Of the 272 billion yen in higher earnings that Toyota reported Friday, 260 billion are attributable to foreign exchange swings, according to Toyota's own estimates. Toyota has taken advantage of costs that are now 25 percent lower on the global marketplace (at least for those cars and parts built in Japan, rather than in satellite plants elsewhere).
And rather than try to build market share by lowering prices, the automaker is mostly using its lower cost structure to achieve higher profit margins. In fact, the number of cars it sold in the quarter was actually slightly below the level of the same quarter last year, 2.23 million, down from 2.27 million. But Toyota was making more money off of each car, reaping higher profits. That's particularly welcome for U.S. and European automakers, who can live with the fact that Toyota is making record profits but would be hard-pressed to match price cuts. (It may also be politically savvy of Toyota because if it were to slash prices and grow market share, it could push other governments to raise the political pressure on Japan to curtail its easy money policies.)
But while currency rates matter a lot for a global automaker like Toyota, the real measure of Abenomics will be in how much it can do to change the economic psychology of Japan domestically. The nation has been locked in a pattern of stagnant growth and falling prices for two decades. Part of the premise of the Abe government's strategy is to shock the nation out of its torpor and instill confidence that a better day is coming -- and that prices will rise, so you'd better buy now.
You can see hints of this effect already in the new Toyota numbers.

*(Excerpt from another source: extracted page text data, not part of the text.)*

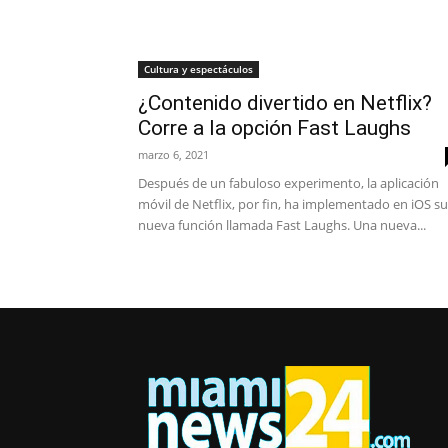
Cultura y espectáculos
¿Contenido divertido en Netflix?
Corre a la opción Fast Laughs
marzo 6, 2021
Después de un fabuloso experimento, la aplicación
móvil de Netflix, por fin, ha implementado en iOS su
nueva función llamada Fast Laughs. Una nueva...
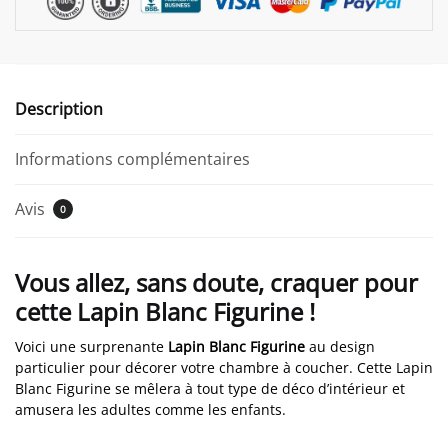
Description
Informations complémentaires
Avis
0
Vous allez, sans doute, craquer pour
cette Lapin Blanc Figurine !
Voici une surprenante
Lapin Blanc Figurine
au design
particulier pour décorer votre chambre à coucher. Cette Lapin
Blanc Figurine se mêlera à tout type de déco d’intérieur et
amusera les adultes comme les enfants.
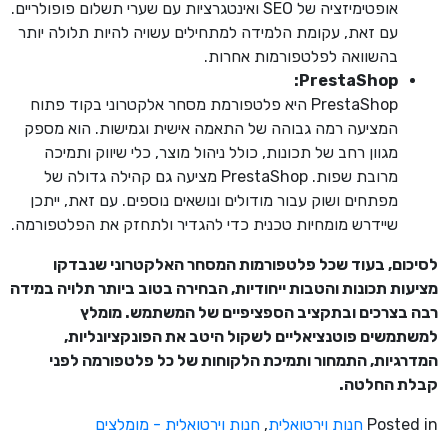
אופטימיזציה של SEO ואינטגרציות עם שערי תשלום פופולריים.
עם זאת, עקומת הלמידה למתחילים עשויה להיות תלולה יותר
בהשוואה לפלטפורמות אחרות.
:
PrestaShop
PrestaShop היא פלטפורמת מסחר אלקטרוני בקוד פתוח
המציעה רמה גבוהה של התאמה אישית וגמישות. הוא מספק
מגוון רחב של תכונות, כולל ניהול מוצר, כלי שיווק ותמיכה
מרובת שפות. PrestaShop מציעה גם קהילה גדולה של
מפתחים ושוק עבור מודולים ונושאים נוספים. עם זאת, ייתכן
שיידרש מומחיות טכנית כדי להגדיר ולתחזק את הפלטפורמה.
לסיכום,
בעוד
שכל
פלטפורמות
המסחר
האלקטרוני
שנבדקו
מציעות
תכונות
והטבות
ייחודיות,
הבחירה
בטוב
ביותר
תלויה
במידה
רבה
בצרכים
ובתקציב
הספציפיים
של
המשתמש.
מומלץ
למשתמשים
פוטנציאליים
לשקול
היטב
את
הפונקציונליות,
המדרגיות,
התמחור
ותמיכת
הלקוחות
של
כל
פלטפורמה
לפני
קבלת
החלטה.
Posted in
חנות וירטואלית
,
חנות וירטואלית - מומלצים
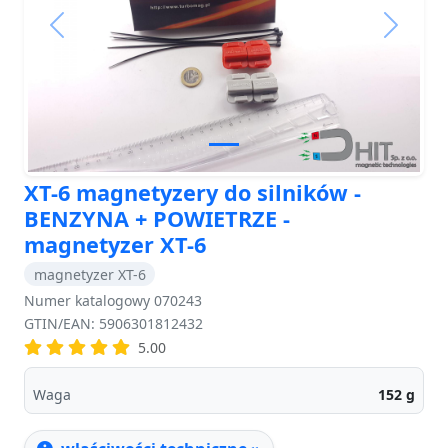
Previous
Next
XT-6 magnetyzery do silników -
BENZYNA + POWIETRZE -
magnetyzer XT-6
magnetyzer XT-6
Numer katalogowy 070243
GTIN/EAN: 5906301812432
5.00
Waga
152
g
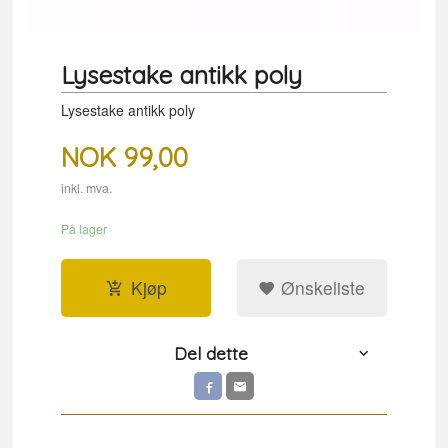
Lysestake antikk poly
Lysestake antikk poly
NOK
99,00
inkl. mva.
På lager
Kjøp
Ønskeliste
Del dette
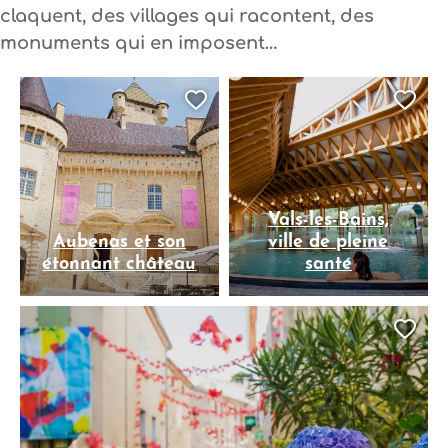
claquent, des villages qui racontent, des
monuments qui en imposent…
Ajouter cette page au
Ajo
Vals-les-Bains,
Aubenas et son
ville de pleine
étonnant château
santé
Ajo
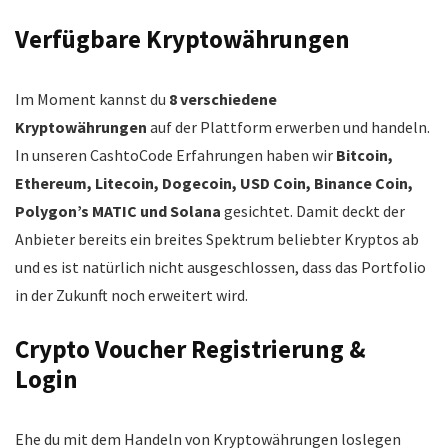
Verfügbare Kryptowährungen
Im Moment kannst du
8 verschiedene
Kryptowährungen
auf der Plattform erwerben und handeln.
In unseren CashtoCode Erfahrungen haben wir
Bitcoin,
Ethereum, Litecoin, Dogecoin, USD Coin, Binance Coin,
Polygon’s MATIC und Solana
gesichtet. Damit deckt der
Anbieter bereits ein breites Spektrum beliebter Kryptos ab
und es ist natürlich nicht ausgeschlossen, dass das Portfolio
in der Zukunft noch erweitert wird.
Crypto Voucher Registrierung &
Login
Ehe du mit dem Handeln von Kryptowährungen loslegen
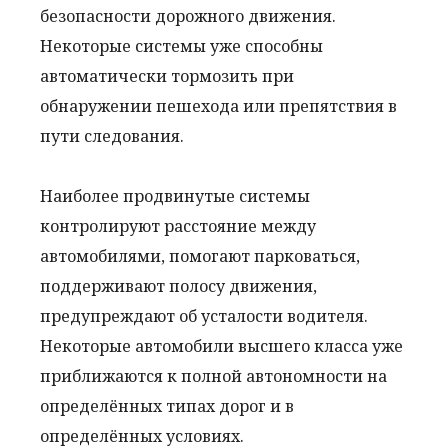
безопасности дорожного движения.
Некоторые системы уже способны
автоматически тормозить при
обнаружении пешехода или препятствия в
пути следования.
Наиболее продвинутые системы
контролируют расстояние между
автомобилями, помогают парковаться,
поддерживают полосу движения,
предупреждают об усталости водителя.
Некоторые автомобили высшего класса уже
приближаются к полной автономности на
определённых типах дорог и в
определённых условиях.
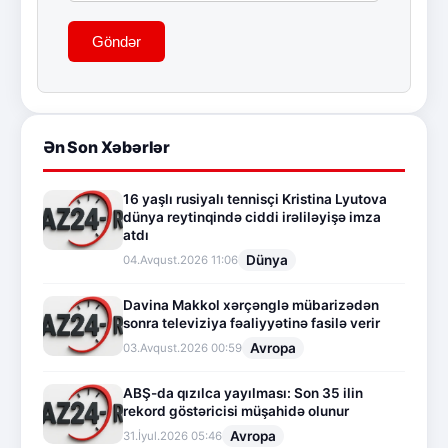
Göndər
Ən Son Xəbərlər
16 yaşlı rusiyalı tennisçi Kristina Lyutova
dünya reytinqində ciddi irəliləyişə imza
atdı
Dünya
04.Avqust.2026 11:06
Davina Makkol xərçənglə mübarizədən
sonra televiziya fəaliyyətinə fasilə verir
Avropa
03.Avqust.2026 00:59
ABŞ-da qızılca yayılması: Son 35 ilin
rekord göstəricisi müşahidə olunur
Avropa
31.İyul.2026 05:46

While operating income rose moderately in North America, Europe and parts of Asia other than Japan, it absolutely soared in Japan itself, rising from 107 billion yen to 456 billion yen. Trends were not as decisively positive on the number of vehicles sold in Japan; that volume number was actually down.
But the fact that one of Japan's biggest and most important companies is again finding ways to make money on the homefront is a good sign that the nation's economic torpor may not last too much longer. It wouldn't make much sense to judge Abenomics based on one company's financial results for one quarter. The ultimate success or failure of the strategy will be determined by what happens to Japanese incomes over many years ahead. But the early returns are good, and Toyota's success on the world stage is evidence.